Deep Learning Model Training for 3D Molecules in Atomic Force Microscopy
(2024-02-07) Turpeinen, Aleksi; Oinonen, Niko; Perustieteiden korkeakoulu; Liljeroth, Peter
Atomic Force Microscopy (AFM) is a nanoscale technique that offers the capability to capture high-resolution images of single atoms or molecules. This is done by bringing a small, metallic cantilever with a carbon monoxide (CO) molecule attached to its tip close to the examined surface in ultra-vacuum conditions close to absolute zero temperature. The cantilever is driven to oscillate with a specific frequency near the surface. The interaction forces between the atoms on the surface and the CO molecule at the cantilever's tip induce modifications to the oscillation frequency. These changes provide information about the surface's molecular and atomic structure. In this work, deep learning was used with neural networks in order to improve the resolution and clarity of simulated AFM images and gain more information about their 3D molecular structure. The accuracy of the neural network was measured with a loss function computed with the mean squared error method, which was minimized with gradient descent. Instead of real-life AFM images, a Probe Particle Model was used to simulate an AFM system using the Lennard-Jones potential and the Coulomb force. Two large datasets of simulated AFM images were given to a neural network to train it. One dataset was smaller than the other, but had a large amount of rotations for the molecules. The other dataset was larger and contained molecules with heavier elements such as bromine and chlorine. After this phase, separate simulated AFM images were fed to the trained neural network to test the model.

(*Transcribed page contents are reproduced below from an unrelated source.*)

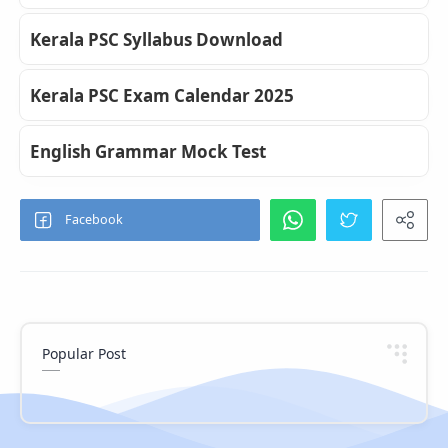
Kerala PSC Syllabus Download
Kerala PSC Exam Calendar 2025
English Grammar Mock Test
Popular Post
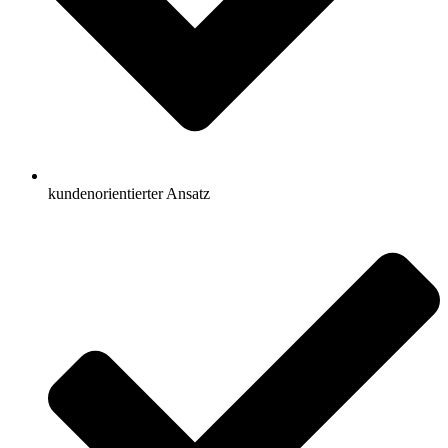
kundenorientierter Ansatz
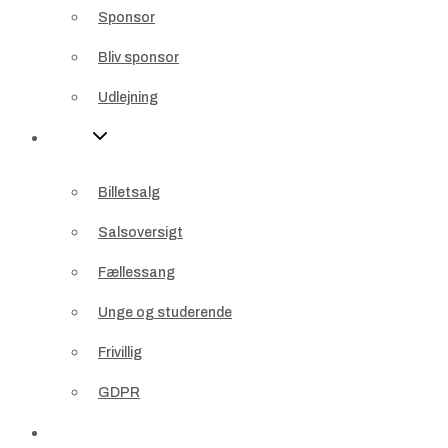
Sponsor
Udlejning
Bliv sponsor
Info
Udlejning
Billetsalg
Info
Salsoversigt
Billetsalg
Fællessang
Salsoversigt
Unge og studerende
Fællessang
Frivillig
Unge og studerende
GDPR
Frivillig
Kontakt
GDPR
Profil
Kontakt
Kurv
0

The neural network training required significant computational resources, but using graphics processing units (GPU) on the Aalto University Triton server greatly sped up the training process. The neural network demonstrated a significant improvement in the simulated AFM images. This enhancement made individual atoms within the molecules distinctly visible, and the geometric configuration of the observed molecules easily ascertainable. By combining the precision of AFM with the computational power of neural networks, this work advances our understanding of molecular and atomic landscapes at the nanoscale.